In a first-time use of the Dodd-Frank Act, the U.S. Securities and Exchange Commission (SEC) has charged Allen Park, Mich., its former mayor and its former city administrator with fraud in connection with $31 million in tax-exempt bonds issued by the city.

Details on SEC's Charges Against City and City Officials

In 2009, the city sold $28.3 million in tax-exempt general obligation bonds and an additional $2.7 million in 2010 to finance a movie studio project in the city. At a time when many other municipalities were facing similar circumstances, Allen Park's 2010 fiscal budget had a $2 million deficit. In addition, for various reasons, the public-private partnership with the movie producer who had planned to use the project fell apart, as did financing assistance from the county.
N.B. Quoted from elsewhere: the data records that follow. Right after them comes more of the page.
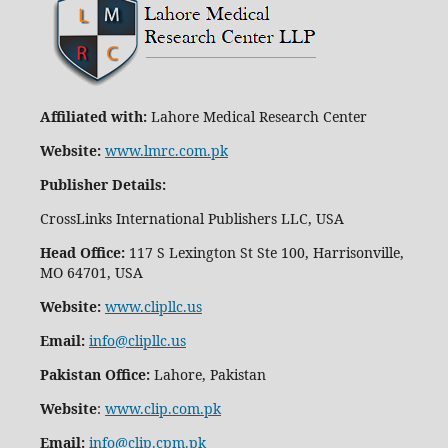
Affiliated with:
Lahore Medical Research Center
Website:
www.lmrc.com.pk
Publisher Details
:
CrossLinks International Publishers LLC, USA
Head Office:
117 S Lexington St Ste 100, Harrisonville,
MO 64701, USA
Website:
www.clipllc.us
Email:
info@clipllc.us
Pakistan Office:
Lahore, Pakistan
Website
:
www.clip.com.pk
Email:
info@clip.cpm.pk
The SEC charged that, despite these issues and the city administrator's knowledge and involvement in both the project negotiations and city budget, the city's official statements showed a budget with no deficit and a studio project expected to generate more than $1.5 million annually in lease revenue. The SEC found these misleading statements to be a violation of federal antifraud provisions and, for the first time, used a provision of the Dodd-Frank Act that specifically permits the SEC to bring cases under Section 20(a) of the Securities Exchange Act of 1934. The SEC alleged that the mayor was liable as a "control person" under this provision based on his control of the city administrator and the city itself.

Both the mayor and the city administrator have settled with the SEC without admitting or denying the SEC's charges. The city administrator will be barred from participating in any municipal bond offerings and ordered to cease and desist from future violations. The mayor agreed to similar penalties in addition to paying a $10,000 penalty. The city agreed to cease and desist from future violations and to strengthen its disclosure policies and training. Read more from the full SEC online press release.

Lessons from Allen Park

Issuers should assume that, based on both the nature and number of these recent actions, the enforcement environment for issuers of municipal securities has radically changed. SEC representatives have publicly stated that the Allen Park settlement is not an outlier and that the "SEC will continue to look for opportunities to hold individuals (not just municipalities) personally 
accountable for their roles in violations of federal securities laws." In addition, the SEC plans to increase its participation with law enforcement in cases where criminal charges are warranted.

Governmental issuers should be vigilant in reviewing their official statements to ensure the accuracy of the provided information. Elected officials and staff must understand the serious consequences that result from improper disclosure, including financial penalties against individuals. In addition, issuers should have formal ongoing compliance programs in place, including regular training as well as policies and procedures relating to disclosure.